Senator Kiko Pangilinan is calling for the immediate passage of Senate Bill No. 1624, which seeks to establish a Congressional Commission on Agriculture, Fisheries and Food Security, or AGRICOM, as lawmakers continue to debate long-term solutions to persistent food system problems.
Pangilinan said the proposed commission is intended to go beyond the scope of regular congressional committees by serving as a focused, time-bound body tasked with examining the agriculture and fisheries sectors in their entirety.
He described AGRICOM as an opportunity to directly confront structural weaknesses that have repeatedly undermined food production and rural livelihoods.
Under the bill, the Agriculture, Fisheries and Food Security Commission would be mandated to conduct a comprehensive review of policies, institutions, and economic conditions affecting farmers and fisherfolk, and to submit concrete reform recommendations that government would be expected to implement. Pangilinan compared the approach to previous education commissions formed to address systemic learning gaps.

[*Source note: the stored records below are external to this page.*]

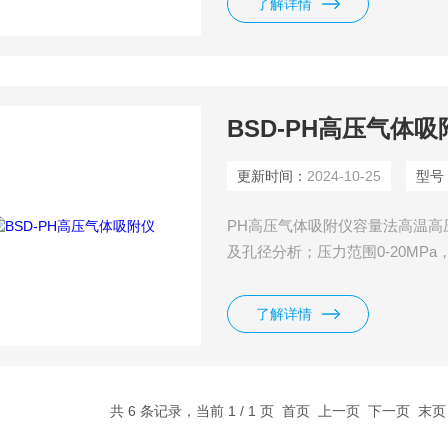
了解详情
BSD-PH高压气体吸
更新时间：
2024-10-25
型号
PH高压气体吸附仪容量法高温
及孔径分析；压力范围0-20MPa，
选。
了解详情
共 6 条记录，当前 1 / 1 页 首页 上一页 下一页 末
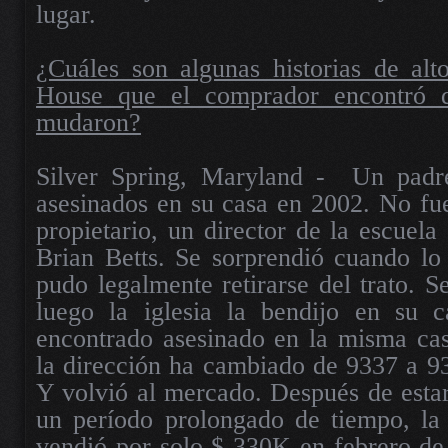
lugar.
¿Cuáles son algunas historias de alt
House que el comprador encontró 
mudaron?
Silver Spring, Maryland -
Un padr
asesinados en su casa en 2002. No fu
propietario, un director de la escuela
Brian Betts. Se sorprendió cuando lo
pudo legalmente retirarse del trato. S
luego la iglesia la bendijo en su 
encontrado asesinado en la misma cas
la dirección ha cambiado de 9337 a 9
Y volvió al mercado. Después de esta
un período prolongado de tiempo, la 
vendió por solo $ 330K en febrero de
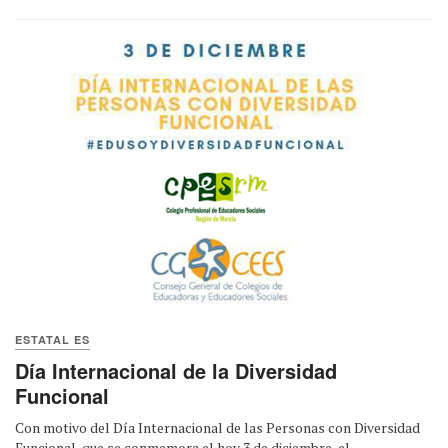
ESTATAL ES
Día Internacional de la Diversidad
Funcional
Con motivo del Día Internacional de las Personas con Diversidad
Funcional, que se conmemora el hoy 3 de diciembre, el ...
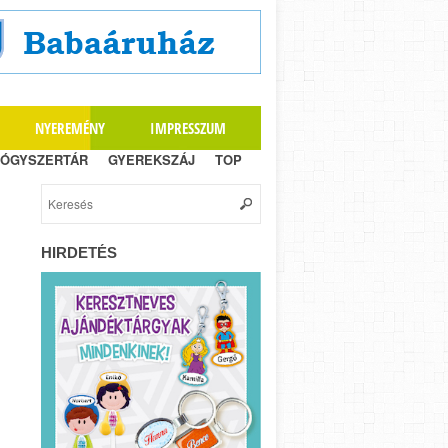
NYEREMÉNY
IMPRESSZUM
ÓGYSZERTÁR
GYEREKSZÁJ
TOP
HIRDETÉS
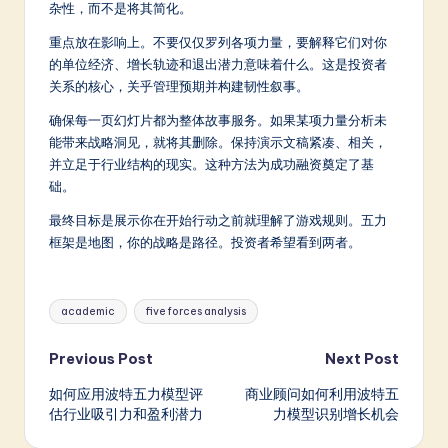
杂性，而不是将其简化。
重点放在影响上。不要仅仅罗列各项力量，要解释它们对你
的单位经济、增长轨迹和退出潜力意味着什么。这是投资者
关系的核心，关乎管理预期并构建韧性叙事。
确保每一页幻灯片都为整体故事服务。如果某项力量分析未
能带来战略洞见，就将其删除。保持演示文稿紧凑、相关，
并立足于行业结构的现实。这种方法为成功融资奠定了基
础。
最终目标是展示你在开始行动之前就理解了游戏规则。五力
框架是地图，你的战略是路径。投资者希望看到两者。
Tags:
academic
five forces analysis
Post
Previous Post
Next Post
如何应用波特五力模型评
商业顾问如何利用波特五
navigation
估行业吸引力和盈利潜力
力模型识别增长机会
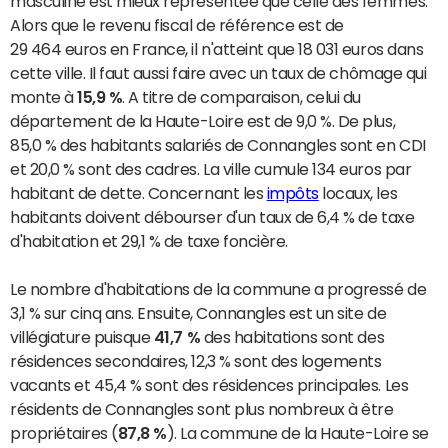
masculine est mieux représentée que celle des femmes.
Alors que le revenu fiscal de référence est de
29 464 euros en France, il n'atteint que 18 031 euros dans
cette ville. Il faut aussi faire avec un taux de chômage qui
monte à
15,9 %
. A titre de comparaison, celui du
département de la Haute-Loire est de 9,0 %. De plus,
85,0 % des habitants salariés de Connangles sont en CDI
et 20,0 % sont des cadres. La ville cumule 134 euros par
habitant de dette. Concernant les
impôts
locaux, les
habitants doivent débourser d'un taux de 6,4 % de taxe
d'habitation et 29,1 % de taxe foncière.
Le nombre d'habitations de la commune a progressé de
3,1 % sur cinq ans. Ensuite, Connangles est un site de
villégiature puisque
41,7 %
des habitations sont des
résidences secondaires, 12,3 % sont des logements
vacants et 45,4 % sont des résidences principales. Les
résidents de Connangles sont plus nombreux à être
propriétaires (
87,8 %
). La commune de la Haute-Loire se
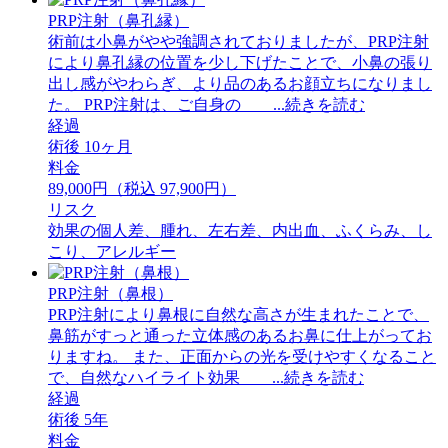
PRP注射（鼻孔縁）
術前は小鼻がやや強調されておりましたが、PRP注射
により鼻孔縁の位置を少し下げたことで、小鼻の張り
出し感がやわらぎ、より品のあるお顔立ちになりまし
た。 ⁡PRP注射は、ご自身の ...続きを読む
経過
術後 10ヶ月
料金
89,000円（税込 97,900円）
リスク
効果の個人差、腫れ、左右差、内出血、ふくらみ、し
こり、アレルギー
PRP注射（鼻根）
PRP注射により鼻根に自然な高さが生まれたことで、
鼻筋がすっと通った立体感のあるお鼻に仕上がってお
りますね。 また、正面からの光を受けやすくなること
で、自然なハイライト効果 ...続きを読む
経過
術後 5年
料金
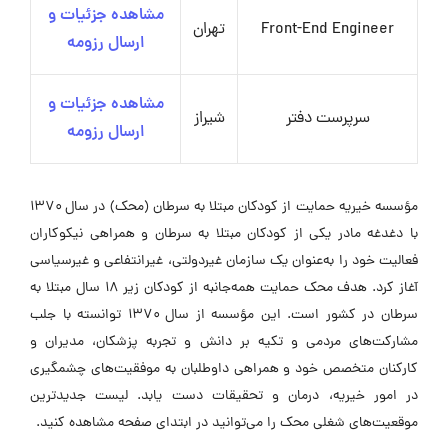
مشاهده جزئیات و
Front-End Engineer
تهران
ارسال رزومه
مشاهده جزئیات و
سرپرست دفتر
شیراز
ارسال رزومه
مؤسسه خیریه حمایت از کودکان مبتلا به سرطان (محک) در سال ۱۳۷۰
با دغدغه مادر یکی از کودکان مبتلا به سرطان و همراهی نیکوکاران
فعالیت خود را به‌عنوان یک سازمان غیردولتی، غیرانتفاعی و غیرسیاسی
آغاز کرد. هدف محک حمایت همه‌جانبه از کودکان زیر ۱۸ سال مبتلا به
سرطان در کشور است. این مؤسسه از سال ۱۳۷۰ توانسته با جلب
مشارکت‌های مردمی و تکیه بر دانش و تجربه پزشکان، مدیران و
کارکنان متخصص خود و همراهی داوطلبان به موفقیت‌های چشمگیری
در امور خیریه، درمان و تحقیقات دست یابد. لیست جدیدترین
موقعیت‌های شغلی محک را می‌توانید در ابتدای صفحه مشاهده کنید.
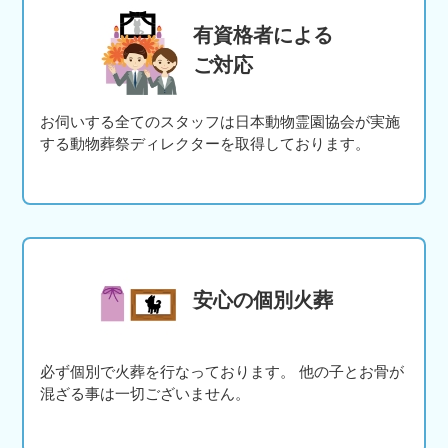
有資格者による
ご対応
お伺いする全てのスタッフは日本動物霊園協会が実施
する動物葬祭ディレクターを取得しております。
安心の個別火葬
必ず個別で火葬を行なっております。 他の子とお骨が
混ざる事は一切ございません。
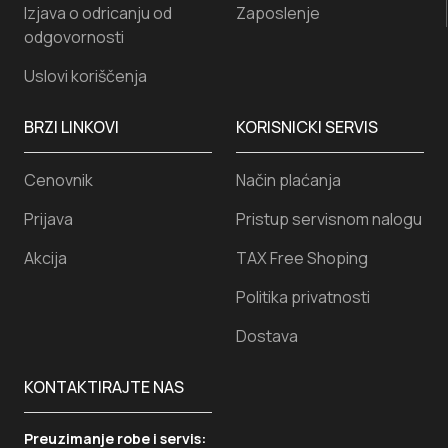
Izjava o odricanju od
Zaposlenje
odgovornosti
Uslovi koriščenja
BRZI LINKOVI
KORISNICKI SERVIS
Cenovnik
Način plaćanja
Prijava
Pristup servisnom nalogu
Akcija
TAX Free Shoping
Politika privatnosti
Dostava
KONTAKTIRAJTE NAS
Preuzimanje robe i servis:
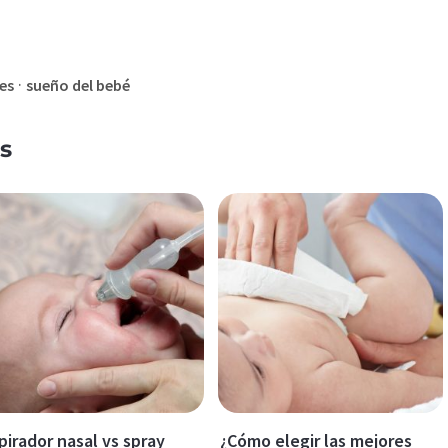
·
es
sueño del bebé
s
pirador nasal vs spray
¿Cómo elegir las mejores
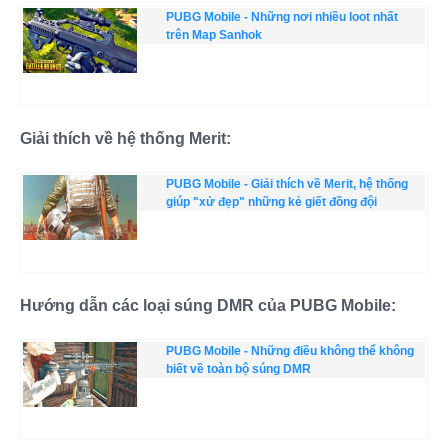
PUBG Mobile - Những nơi nhiều loot nhất
trên Map Sanhok
Giải thích về hệ thống Merit:
PUBG Mobile - Giải thích về Merit, hệ thống
giúp "xử đẹp" những kẻ giết đồng đội
Hướng dẫn các loại súng DMR của PUBG Mobile:
PUBG Mobile - Những điều không thể không
biết về toàn bộ súng DMR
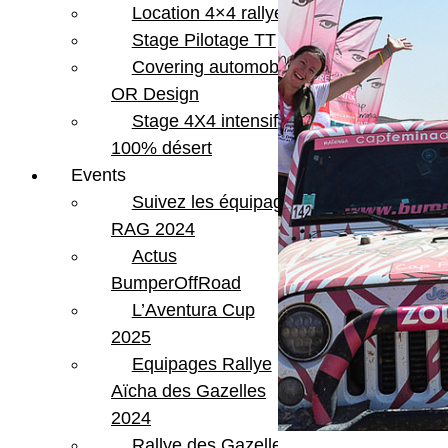
Location 4×4 rallye
Stage Pilotage TT
Covering automobile –
OR Design
Stage 4X4 intensif
100% désert
Events
Suivez les équipages
RAG 2024
Actus
BumperOffRoad
L’Aventura Cup
2025
Equipages Rallye
Aïcha des Gazelles
2024
Rallye des Gazelles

The senator said AGRICOM is envisioned as a high-level intervention aimed at resolving recurring problems such as fragmented agency mandates, misaligned incentives, weak extension services, poor data systems, and long-standing underinvestment in research and infrastructure. He also cited persistent inefficiencies in supply chains linking farms and fishing communities to urban markets.
Pangilinan further pointed to exploitative economic relationships in the agriculture and fisheries sectors, as well as regulatory capture and corruption within parts of the bureaucracy, as factors that continue to produce recurring crises. He said the proposed commission would function as a targeted reform mechanism designed to address these failures within a defined timeframe.